The output should look similar to this:

No-ancestor hash:                  2e1cfa82b035c26cbbbdae632cea070514eb8b773f616aaeaf668e2f0be8f10d
Default branch head commit ID:     11b5d0f393ad84da4ae9724654d35b96863eda02101f3ff1e633e0b25e0513db
Default branch commit count:       100
Repository description version:    0
Repository description properties:

From configuration:
-------------------
Version-store type:                MONGODB
Default branch:                    main

Exporting

The following command (replace x.y.z with the version you’re using) exports your Nessie repository to a single ZIP file called my-export-file.zip,

java -jar nessie-server-admin-tool-x.y.z-runner.jar export --path my-export-file.zip

A ZIP file export contains all necessary repository information in a single, compressed file.
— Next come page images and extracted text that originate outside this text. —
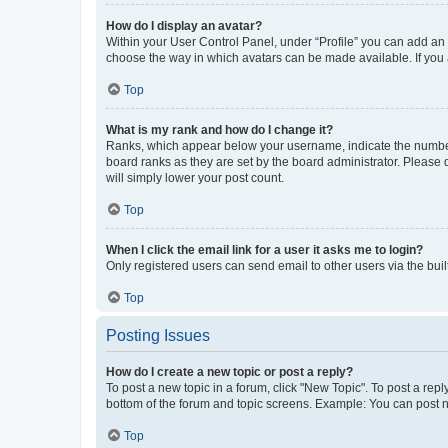
How do I display an avatar?
Within your User Control Panel, under “Profile” you can add an a
choose the way in which avatars can be made available. If you a
Top
What is my rank and how do I change it?
Ranks, which appear below your username, indicate the number o
board ranks as they are set by the board administrator. Please 
will simply lower your post count.
Top
When I click the email link for a user it asks me to login?
Only registered users can send email to other users via the buil
Top
Posting Issues
How do I create a new topic or post a reply?
To post a new topic in a forum, click "New Topic". To post a repl
bottom of the forum and topic screens. Example: You can post n
Top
Note that the export will only automatically generate a ZIP file, if the output path ends with .zip, otherwise it will export to a directory. You can force either option using the --output-format option.

Note

Please use the following command for advanced options.

java -jar nessie-server-admin-tool-x.y.z-runner.jar help export

Importing

The following command (replace x.y.z with the version you’re using) imports your Nessie repository from a single ZIP file called my-export-file.zip,

java -jar nessie-server-admin-tool-x.y.z-runner.jar import --path my-export-file.zip

The import will fail, if the target Nessie repository exists and is not empty. If you intentionally want to overwrite an existing Nessie repository, then use the --erase-before-import option.

Note

Please use the following command for advanced options.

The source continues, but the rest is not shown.